A large screen was positioned above Ljubljanica, river of Slovenia’s capital Ljubljana, in the downtown, showing a slideshow about fusion and attracting many visitors to the itinerant Fusion Expo which was held between 10th and 20th March 2009

Fusion has recently become a popular topic on the streets of Ljubljana. One of the radio stations carried out an interview with the head of the Slovenian Fusion Association and, for the purposes of demonstration, they asked people walking alongside the Ljubljanica, the city’s river, what fusion is. As well as the “don’t knows” and the various suggestions mentioning “diffusion”, “illusion” and the CERN accelerator, surprisingly, some people referred to atoms and energy for the future.

A week later and just a hundred metres away, a big announcement was hung over the street “Fusion, energy for the future” and, above the lazy flowing river, a large screen was positioned showing a slideshow with hundreds of pictures of the sun, blue sky, clean and polluted environments, various power plants, the interior of tokamaks etc. For the next two weeks, one couldn’t cross the Triple Bridge – one of the Ljubljana’s main attractions, without seeing the announcement. It was just what happened to Lan, the seven-year-old boy who screamed “Mummy! Look! The sun in the bulb glowing from water!” So they visited the town gallery, where artists usually present their work, but which currently houses amazing and miraculous things that encouraged Lan and his family to come back almost every afternoon.
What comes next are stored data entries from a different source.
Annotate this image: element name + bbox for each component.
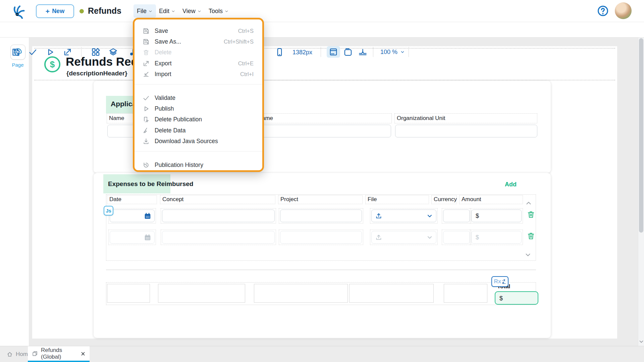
currency-input[interactable]: [443, 231, 470, 244]
toolbar-divider: [321, 47, 321, 57]
formula-icon: -x a..: [502, 279, 506, 284]
export-icon[interactable]: [63, 48, 72, 57]
page-panel-label: Page: [0, 62, 36, 68]
menu-item-save-as[interactable]: Save As...Ctrl+Shift+S: [135, 36, 262, 47]
scrollbar-thumb[interactable]: [639, 38, 643, 233]
tab-refunds-global[interactable]: Refunds (Global): [28, 346, 90, 361]
concept-input[interactable]: [162, 209, 275, 222]
file-select[interactable]: [371, 231, 436, 244]
calendar-icon[interactable]: [144, 213, 151, 220]
help-icon[interactable]: [597, 5, 609, 17]
vertical-scrollbar[interactable]: [638, 38, 644, 346]
expand-grid-icon[interactable]: [524, 251, 532, 258]
column-header-project[interactable]: Project: [278, 195, 363, 204]
empty-total-cell[interactable]: [444, 284, 487, 303]
expenses-grid: Date Concept Project File Currency Amoun…: [106, 194, 536, 261]
download-icon: [143, 138, 150, 145]
upload-icon[interactable]: [375, 212, 382, 220]
chevron-down-icon[interactable]: [426, 213, 433, 219]
validate-icon[interactable]: [28, 48, 37, 57]
date-input[interactable]: [110, 231, 155, 244]
broom-icon: [143, 127, 150, 134]
currency-input[interactable]: [443, 209, 470, 222]
empty-total-cell[interactable]: [349, 284, 434, 303]
collapse-grid-icon[interactable]: [525, 199, 532, 207]
delete-row-icon[interactable]: [527, 210, 535, 220]
empty-total-cell[interactable]: [107, 284, 150, 303]
filter-icon[interactable]: [358, 48, 367, 57]
browser-window-icon[interactable]: [343, 48, 353, 57]
rx-formula-badge[interactable]: Rx -x a..: [491, 276, 508, 287]
concept-input[interactable]: [162, 231, 275, 244]
menu-separator: [135, 84, 262, 84]
currency-symbol: $: [476, 234, 479, 241]
delete-row-icon[interactable]: [527, 232, 535, 241]
bottom-tab-bar: Home Refunds (Global): [0, 346, 644, 362]
menubar-tools[interactable]: Tools: [205, 4, 232, 18]
menu-item-publication-history[interactable]: Publication History: [135, 160, 262, 170]
design-canvas: $ Refunds Requ {descriptionHeader} Appli…: [29, 38, 644, 346]
expenses-section-title[interactable]: Expenses to be Reimbursed: [108, 180, 193, 188]
form-description-placeholder[interactable]: {descriptionHeader}: [66, 70, 127, 77]
organizational-unit-input[interactable]: [395, 125, 537, 137]
menu-item-delete-publication[interactable]: Delete Publication: [135, 114, 262, 125]
menu-item-export[interactable]: ExportCtrl+E: [135, 58, 262, 69]
calendar-icon[interactable]: [144, 234, 151, 241]
file-dropdown-menu: SaveCtrl+S Save As...Ctrl+Shift+S Delete…: [133, 18, 264, 172]
history-icon: [143, 162, 150, 169]
section-tab-label[interactable]: Applica: [111, 100, 136, 108]
publish-icon[interactable]: [46, 48, 55, 57]
amount-input[interactable]: $: [471, 209, 522, 222]
menu-item-delete-data[interactable]: Delete Data: [135, 125, 262, 136]
menu-item-import[interactable]: ImportCtrl+I: [135, 69, 262, 80]
add-row-link[interactable]: Add: [505, 181, 517, 188]
close-tab-icon[interactable]: [80, 351, 86, 356]
currency-symbol: $: [476, 213, 479, 220]
toolbar-divider: [81, 47, 82, 57]
project-input[interactable]: [280, 209, 362, 222]
dollar-circle-icon: $: [44, 56, 60, 72]
column-header-currency[interactable]: Currency: [431, 195, 457, 204]
amount-input[interactable]: $: [471, 231, 522, 244]
menu-item-publish[interactable]: Publish: [135, 103, 262, 114]
user-avatar[interactable]: [615, 2, 632, 19]
menubar-file[interactable]: File: [133, 4, 156, 18]
column-header-file[interactable]: File: [365, 195, 429, 204]
save-icon[interactable]: [11, 48, 20, 57]
menu-item-validate[interactable]: Validate: [135, 93, 262, 103]
menubar-edit[interactable]: Edit: [156, 4, 179, 18]
canvas-width-value[interactable]: 1382px: [292, 49, 312, 56]
js-code-badge[interactable]: Js: [104, 206, 113, 216]
top-navbar: +New Refunds File Edit View Tools: [0, 0, 644, 22]
plus-icon: +: [46, 7, 50, 15]
zoom-control[interactable]: 100 %: [380, 46, 405, 58]
app-logo-icon[interactable]: [11, 3, 27, 19]
save-as-icon: [143, 38, 150, 45]
total-amount-input[interactable]: $: [495, 291, 538, 305]
desktop-layout-icon[interactable]: [327, 46, 340, 58]
phone-preview-icon[interactable]: [275, 48, 284, 57]
empty-total-cell[interactable]: [254, 284, 348, 303]
toolbar-divider: [409, 47, 409, 57]
new-button[interactable]: +New: [36, 4, 74, 18]
menubar-view[interactable]: View: [179, 4, 205, 18]
file-select[interactable]: [371, 209, 436, 222]
currency-symbol: $: [499, 295, 503, 302]
menu-item-save[interactable]: SaveCtrl+S: [135, 25, 262, 36]
lastname-input[interactable]: [250, 125, 391, 137]
upload-icon[interactable]: [375, 234, 382, 241]
save-icon: [143, 27, 150, 35]
layers-icon[interactable]: [109, 48, 118, 57]
trash-icon: [143, 49, 150, 56]
field-label-organizational-unit: Organizational Unit: [394, 113, 537, 123]
menu-item-download-java-sources[interactable]: Download Java Sources: [135, 136, 262, 147]
scrollbar-down-arrow[interactable]: [638, 339, 644, 345]
chevron-down-icon[interactable]: [426, 234, 433, 241]
column-header-concept[interactable]: Concept: [160, 195, 275, 204]
components-icon[interactable]: [91, 48, 100, 57]
empty-total-cell[interactable]: [158, 284, 245, 303]
project-input[interactable]: [280, 231, 362, 244]
date-input[interactable]: [110, 209, 155, 222]
column-header-date[interactable]: Date: [107, 195, 157, 204]
column-header-amount[interactable]: Amount: [459, 195, 523, 204]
After a short time, he could show and explain to elder people how the magnet deflects plasma in the “mellator” demonstration tool and suggest how to successfully perform the experiment in the microwave oven. He was, unfortunately, a bit on the short side to have a go at the “human power plant”, a bicycle connected to an array of light bulbs which start to flash when someone rides the bike and shows how much electric power is produced by this process. The bicycle was located outside the gallery and attracted attention as the visitors competed amongst each other to see who could produce the most electricity. It is not known, how much of the explanations of the young guides Lan understood, but it was definitely enough to make his own LEGO fusion power plant at home.

Lan was not the youngest visitor to the Fusion Expo in Ljubljana during this time, however. Several groups of four year olds passed by and entered and were obviously impressed by the plasma ball and amused by the magnets which were strong enough to make it very hard to touch them. Adults, many of them attracted by the Fusion 2100 and Starmak-ers movies presented in the window, and by the nice blue plasma observed inside, were also very impressed by the experiments presented. The explanations about plasma physics and ITER construction just entered into their minds.

But it seems that the exhibition was too short: The number of visitors stayed at over 300 per day right up until the last day. But the small gallery was ready to return to art again, and the young guides were ready to continue their investigations, and the exhibition need to continue its travels around Europe.